Three recent cases have deepened an already pervasive unease among journalists, for each was a reminder that not only are journalists mired in an intense legal struggle but also that their relationship with the public has become dysfunctional. The three investigative projects that came under scrutiny each started with strong public-interest intentions -- one to alert unwary investors, another to warn consumers about unsafe food, and the third to inform travelers about unsafe airline procedures. Two of the three programs received professional awards. But in three states, panels of citizens -- two juries and a news council -- overwhelmingly decided that journalists had gone too far off the track, less in what they covered than how they covered it.

* In Miami, a jury on December 18 gave the year's biggest libel award -- $10 million -- to banker Alan Levan and BankAtlantic Financial Corporation, a bank holding company, in a libel suit over a segment in 1991 on 20/20. The ABC newsmagazine charged Levan, the bank's chief executive officer, with hoodwinking investors into buying bonds that were destined to become worthless. But the judge barred jurors from hearing what the defense considered clinching evidence -- that those same investors had sued Levan to recover their losses. The investors settled with Levan out of court and, because the verdict against him was vacated, the libel judge ruled that the jury could hear nothing about it; Levan was given a clean slate.

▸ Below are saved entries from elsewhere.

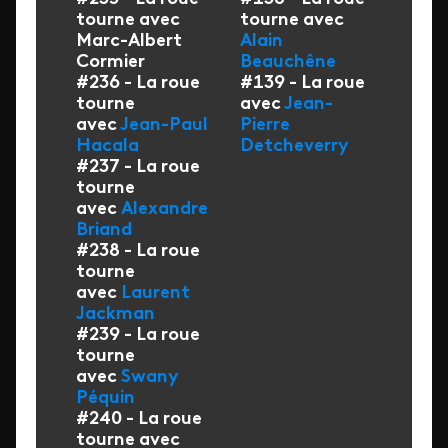
tourne avec
tourne avec
Marc-Albert
Alain
Cormier
Beauchêne
#236 - La roue
#139 - La roue
tourne
avec
Jean-
avec
Jean-Paul
Pierre
Hacala
Detcheverry
#237 - La roue
tourne
avec
Alexandre
Briand
#238 - La roue
tourne
avec
Laurent
Jackman
#239 - La roue
tourne
avec
Swany
Péquin
#240 - La roue
tourne avec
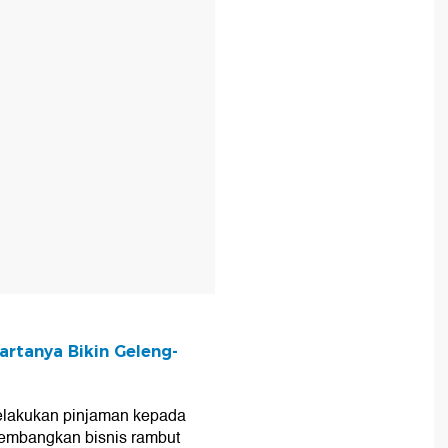
T
Hartanya Bikin Geleng-
elakukan pinjaman kepada
mbangkan bisnis rambut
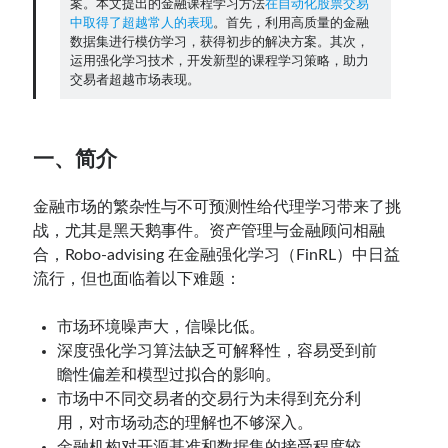
案。本文提出的金融课程学习方法
在自动化股票交易
中取得了超越常人的表现
。首先，利用高质量的金融
Contact：
数据集进行模仿学习，获得初步的解决方案。其次，
运用强化学习技术，开发新型的课程学习策略，助力
交易者超越市场表现。
一、简介
金融市场的繁杂性与不可预测性给代理学习带来了挑
战，尤其是黑天鹅事件。资产管理与金融顾问相融
合，Robo-advising 在金融强化学习（FinRL）中日益
网站备案号：鄂ICP备2024064768号
流行，但也面临着以下难题：
市场环境噪声大，信噪比低。
深度强化学习算法缺乏可解释性，容易受到前
瞻性偏差和模型过拟合的影响。
市场中不同交易者的交易行为未得到充分利
用，对市场动态的理解也不够深入。
金融机构对开源基准和数据集的接受程度较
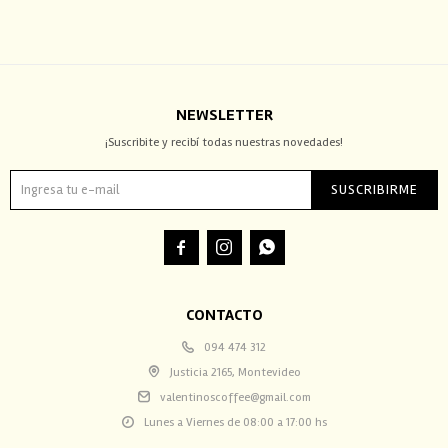
NEWSLETTER
¡Suscribite y recibí todas nuestras novedades!
SUSCRIBIRME



CONTACTO
094 474 312
Justicia 2165, Montevideo
valentinoscoffee@gmail.com
Lunes a Viernes de 08:00 a 17:00 hs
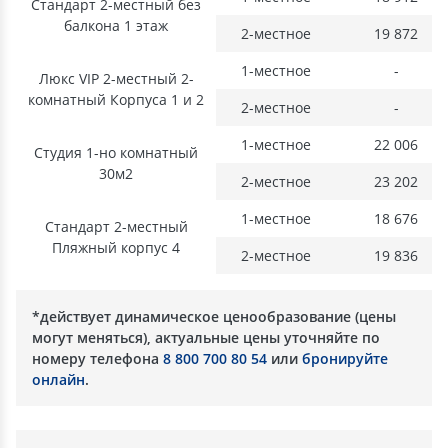
Стандарт 2-местный без
балкона 1 этаж
2-местное
19 872
1-местное
-
Люкс VIP 2-местный 2-
комнатный Корпуса 1 и 2
2-местное
-
1-местное
22 006
Студия 1-но комнатный
30м2
2-местное
23 202
1-местное
18 676
Стандарт 2-местный
Пляжный корпус 4
2-местное
19 836
*действует динамическое ценообразование (цены
могут меняться), актуальные цены уточняйте по
номеру телефона
8 800 700 80 54
или
бронируйте
онлайн
.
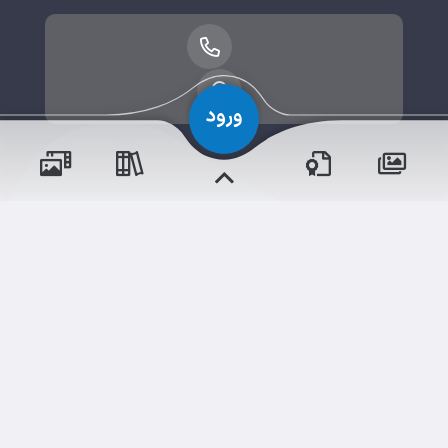
حقوق مؤلف و نشر برای دبستان ۱ دخترانه محفوظ است.
برداشت و استفاده از کلیه مطالب این سایت با ذکر منبع و آدرس
صفحه مجاز می‌باشد.
شم
ابری‌
قدرت یافته از
سامانهٔ جامع
و مناسبت‌ها
و مقالات
رویدادها
آموزش‌ها
اخبار مدرسه
وبرنامه ها
دوره‌ها
نسخه اندروید
نسخه ios
تالار گفتگو
دلنوشت‌ها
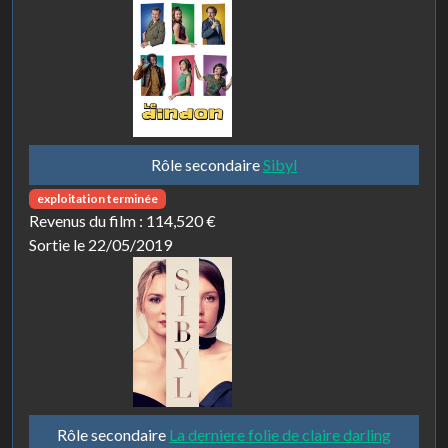
Rôle secondaire
Sibyl
exploitation terminée
Revenus du film :
114,520 €
Sortie le 22/05/2019
Rôle secondaire
La derniere folie de claire darling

* In Greensboro, North Carolina, two days later, another jury found that another ABC News magazine, PrimeTime Live, had defrauded and illegally trespassed on Food Lion supermarkets. Seeking to show that Food Lion was selling dangerously tainted meats, PrimeTime Live sent undercover producers to get Food Lion jobs. The producers faked resumes, were hired, and once inside used concealed cameras to document their exposes. In its first verdict, the jury awarded Food Lion only $1,402 in actual damages, but a month later it imposed punitive damages of $5.5 million -- far short of the up to $1.9 billion Food Lion asked but hardly pocket change. The question of the truth of what ABC broadcast in 1992 -- whether Food Lion in fact endangered the health of those who ate what it sold -- never came up. This was not a libel trial, in which Food Lion's first hurdle would have been to prove the broadcast false. Food Lion ingeniously chose instead to accuse ABC of fraud in the reporting process. (Food Lion insisted outside the courtroom that the story on ABC was libelous but after the broadcast reformed its food-handling practices.)